Out of the entries that follow, copy each line containing "Climate".

========

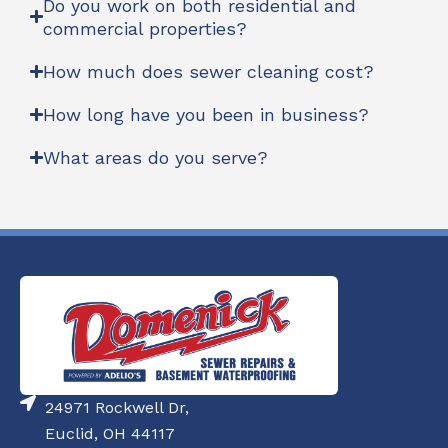
Do you work on both residential and
commercial properties?
How much does sewer cleaning cost?
How long have you been in business?
What areas do you serve?
24971 Rockwell Dr,
Euclid, OH 44117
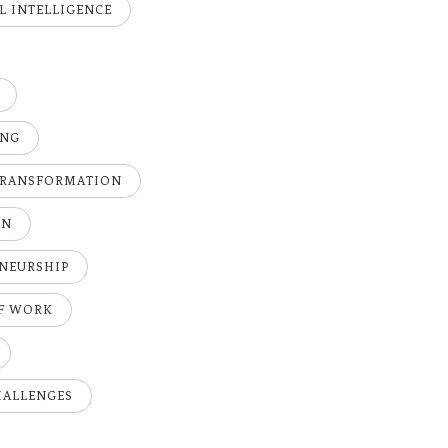
AL INTELLIGENCE
ING
TRANSFORMATION
ON
NEURSHIP
OF WORK
HALLENGES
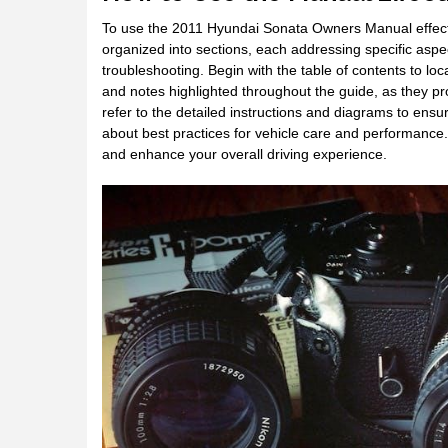
To use the 2011 Hyundai Sonata Owners Manual effectivel
organized into sections, each addressing specific aspe
troubleshooting. Begin with the table of contents to loc
and notes highlighted throughout the guide, as they pr
refer to the detailed instructions and diagrams to ens
about best practices for vehicle care and performance
and enhance your overall driving experience.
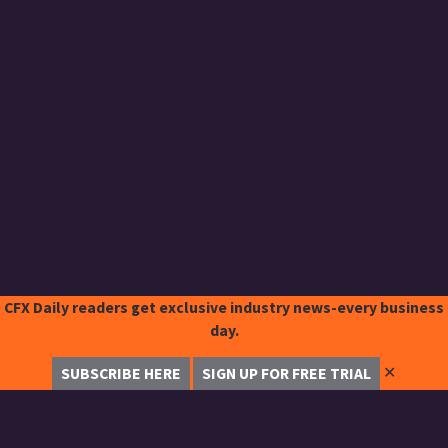
CFX Daily readers get exclusive industry news-every business
day.
✕
SUBSCRIBE HERE
SIGN UP FOR FREE TRIAL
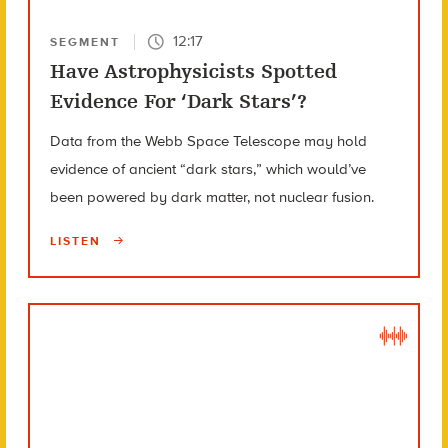
12:17
SEGMENT
Have Astrophysicists Spotted
Evidence For ‘Dark Stars’?
Data from the Webb Space Telescope may hold
evidence of ancient “dark stars,” which would’ve
been powered by dark matter, not nuclear fusion.
LISTEN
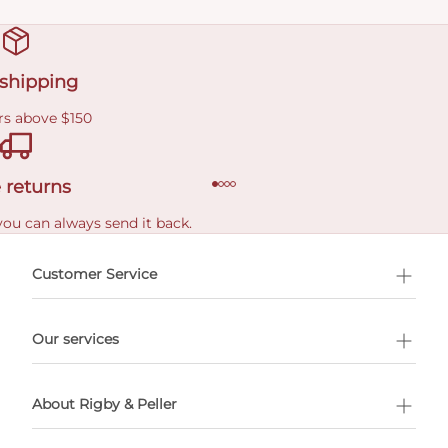
 shipping
rs above $150
 returns
you can always send it back.
e delivery costs.
Customer Service
l Shopping
Our services
 appointment
About Rigby & Peller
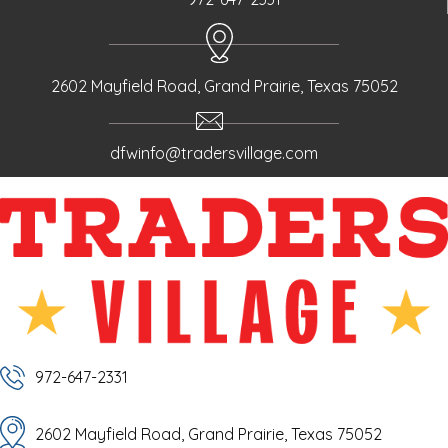
2602 Mayfield Road, Grand Prairie, Texas 75052
dfwinfo@tradersvillage.com
972-647-2331
2602 Mayfield Road, Grand Prairie, Texas 75052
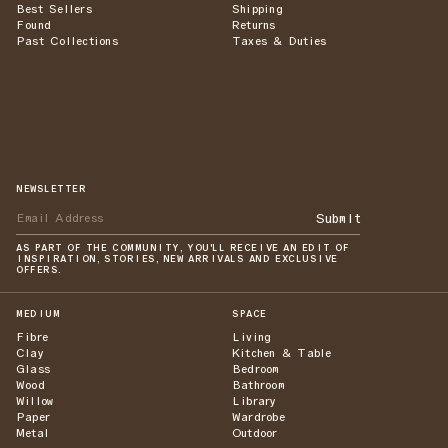
Best Sellers
Shipping
Found
Returns
Past Collections
Taxes & Duties
NEWSLETTER
Submit
AS PART OF THE COMMUNITY, YOU'LL RECEIVE AN EDIT OF
INSPIRATION, STORIES, NEW ARRIVALS AND EXCLUSIVE
OFFERS.
MEDIUM
SPACE
Fibre
Living
Clay
Kitchen & Table
Glass
Bedroom
Wood
Bathroom
Willow
Library
Paper
Wardrobe
Metal
Outdoor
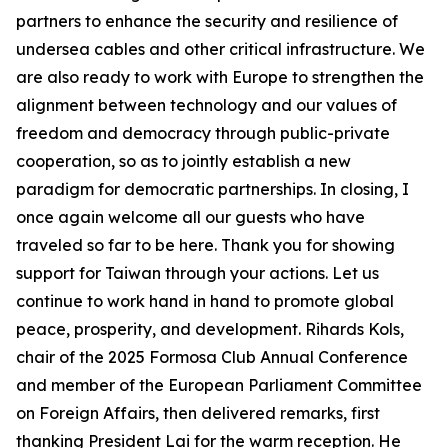
partners to enhance the security and resilience of
undersea cables and other critical infrastructure. We
are also ready to work with Europe to strengthen the
alignment between technology and our values of
freedom and democracy through public-private
cooperation, so as to jointly establish a new
paradigm for democratic partnerships. In closing, I
once again welcome all our guests who have
traveled so far to be here. Thank you for showing
support for Taiwan through your actions. Let us
continue to work hand in hand to promote global
peace, prosperity, and development. Rihards Kols,
chair of the 2025 Formosa Club Annual Conference
and member of the European Parliament Committee
on Foreign Affairs, then delivered remarks, first
thanking President Lai for the warm reception. He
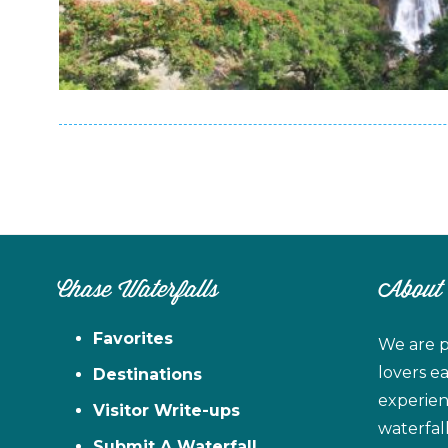
Chase Waterfalls
About
Favorites
We are p
lovers e
Destinations
experien
Visitor Write-ups
waterfal
Submit A Waterfall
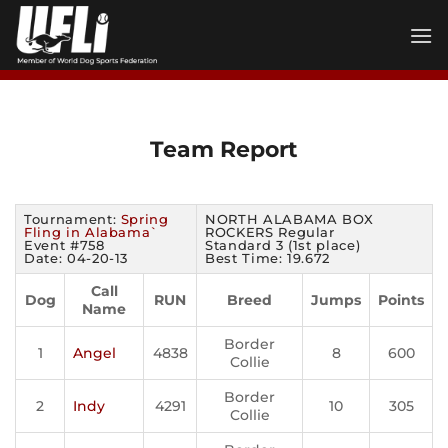
Skip
to
content
Team Report
Tournament:
Spring
NORTH ALABAMA BOX
Fling in Alabama`
ROCKERS Regular
Event #758
Standard 3 (1st place)
Date: 04-20-13
Best Time: 19.672
Call
Dog
RUN
Breed
Jumps
Points
Name
Border
1
Angel
4838
8
600
Collie
Border
2
Indy
4291
10
305
Collie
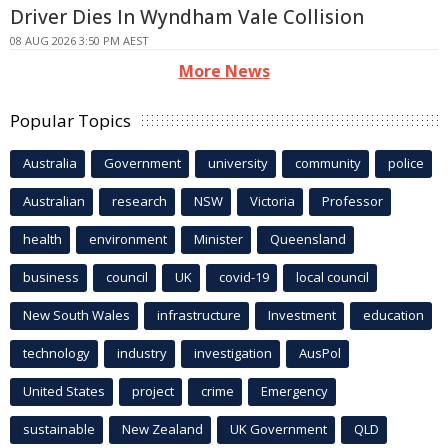
Driver Dies In Wyndham Vale Collision
08 AUG 2026 3:50 PM AEST
More News
Popular Topics
Australia
Government
university
community
police
Australian
research
NSW
Victoria
Professor
health
environment
Minister
Queensland
business
council
UK
covid-19
local council
New South Wales
infrastructure
Investment
education
technology
industry
investigation
AusPol
United States
project
crime
Emergency
sustainable
New Zealand
UK Government
QLD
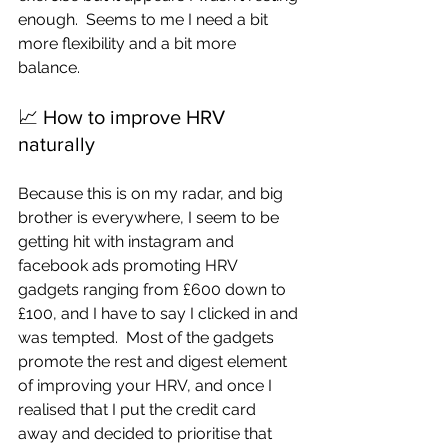
enough.  Seems to me I need a bit 
more flexibility and a bit more 
balance.  
📈 How to improve HRV 
naturally
Because this is on my radar, and big 
brother is everywhere, I seem to be 
getting hit with instagram and 
facebook ads promoting HRV 
gadgets ranging from £600 down to 
£100, and I have to say I clicked in and 
was tempted.  Most of the gadgets 
promote the rest and digest element 
of improving your HRV, and once I 
realised that I put the credit card 
away and decided to prioritise that 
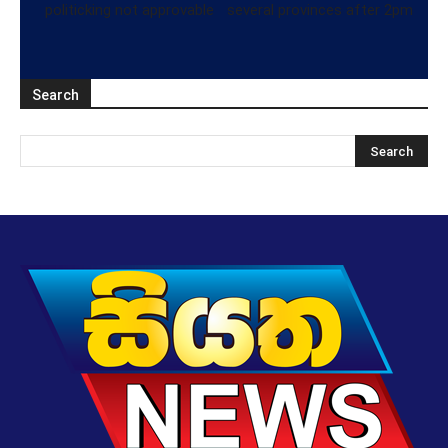
politicking not approvable
several provinces after 2pm
Search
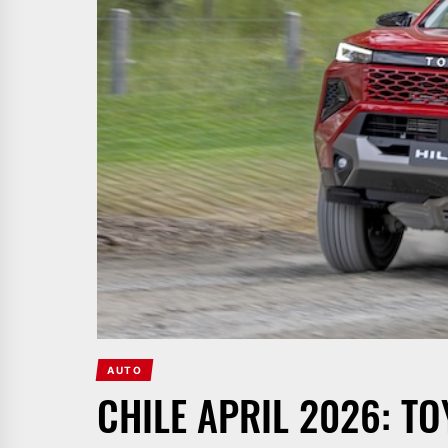
AUTO
CHILE APRIL 2026: TO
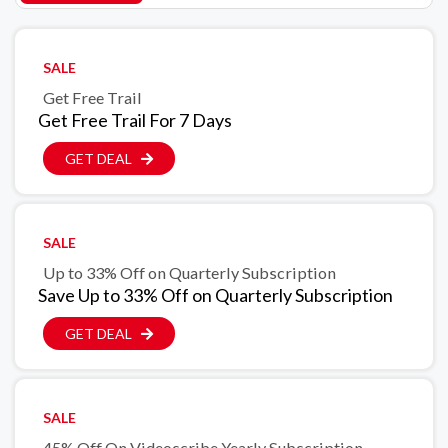
SALE
Get Free Trail
Get Free Trail For 7 Days
GET DEAL
SALE
Up to 33% Off on Quarterly Subscription
Save Up to 33% Off on Quarterly Subscription
GET DEAL
SALE
45% Off On Videoscribe Yearly Subscription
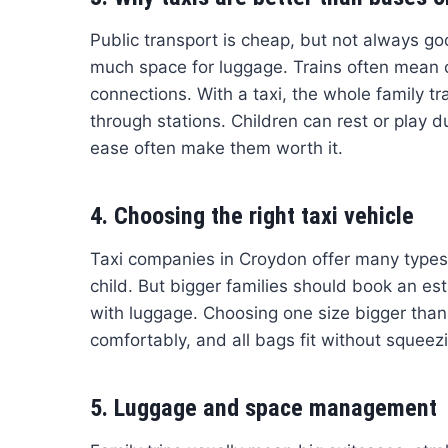
Public transport is cheap, but not always g
much space for luggage. Trains often mean c
connections. With a taxi, the whole family tr
through stations. Children can rest or play d
ease often make them worth it.
4. Choosing the right taxi vehicle
Taxi companies in Croydon offer many types o
child. But bigger families should book an e
with luggage. Choosing one size bigger than y
comfortably, and all bags fit without squeez
5. Luggage and space management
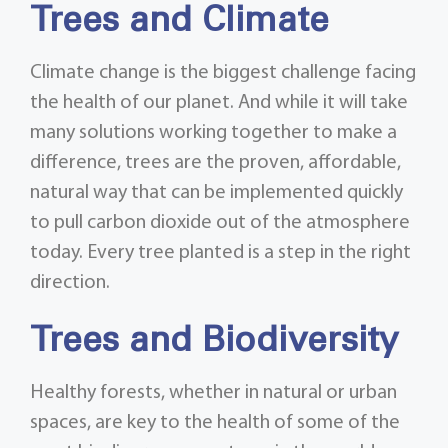
Trees and Climate
Climate change is the biggest challenge facing
the health of our planet. And while it will take
many solutions working together to make a
difference, trees are the proven, affordable,
natural way that can be implemented quickly
to pull carbon dioxide out of the atmosphere
today. Every tree planted is a step in the right
direction.
Trees and Biodiversity
Healthy forests, whether in natural or urban
spaces, are key to the health of some of the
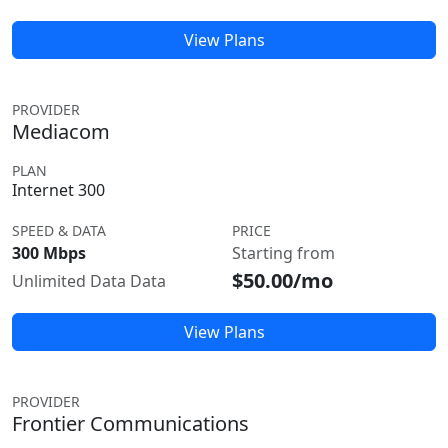
View Plans
PROVIDER
Mediacom
PLAN
Internet 300
SPEED & DATA
PRICE
300 Mbps
Starting from
$50.00/mo
Unlimited Data Data
View Plans
PROVIDER
Frontier Communications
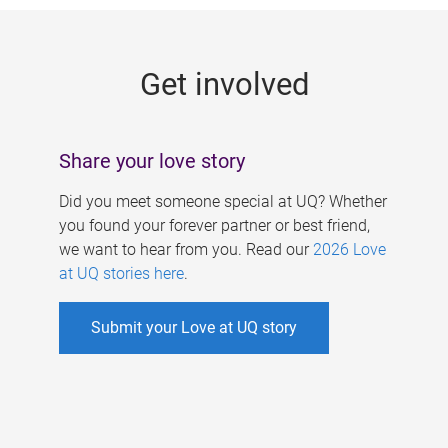
g
e
Get involved
s
Share your love story
Did you meet someone special at UQ? Whether
you found your forever partner or best friend,
we want to hear from you. Read our
2026 Love
at UQ stories here
.
Submit your Love at UQ story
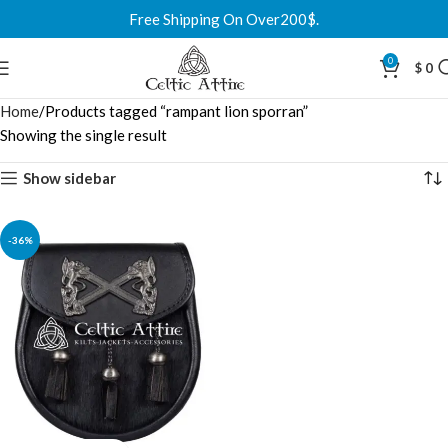
Free Shipping On Over200$.
0
$
0
Home
Products tagged “rampant lion sporran”
Showing the single result
Show sidebar
-36%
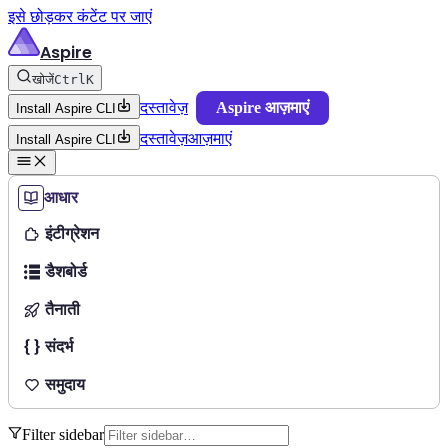
इसे छोड़कर कंटेंट पर जाएं
Aspire
खोजें
Ctrl
K
दस्तावेज़
Aspire आज़माएं
Install Aspire CLI
दस्तावेज़
आज़माएं
Install Aspire CLI
आधार
इंटीग्रेशन
डैशबोर्ड
तैनाती
संदर्भ
समुदाय
Filter sidebar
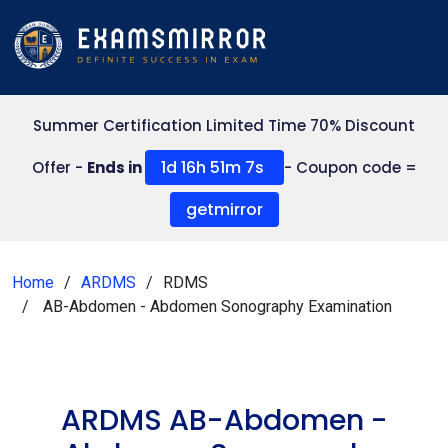
Summer Certification Limited Time 70% Discount
1d 16h 51m 7s
Offer -
Ends in
- Coupon code =
getmirror
Home
ARDMS
RDMS
AB-Abdomen - Abdomen Sonography Examination
ARDMS AB-Abdomen -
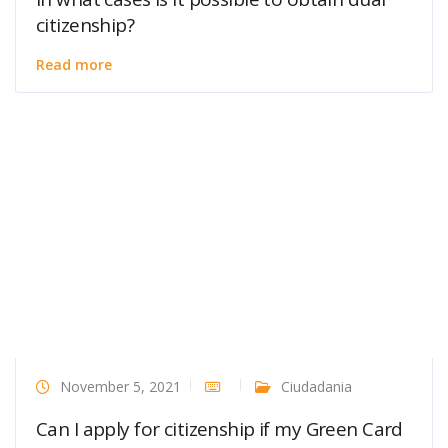
citizenship?
Read more
November 5, 2021
Ciudadania
Can I apply for citizenship if my Green Card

========

### THE COMPLETED TASK
Trees and Climate
Climate change is the biggest challenge facing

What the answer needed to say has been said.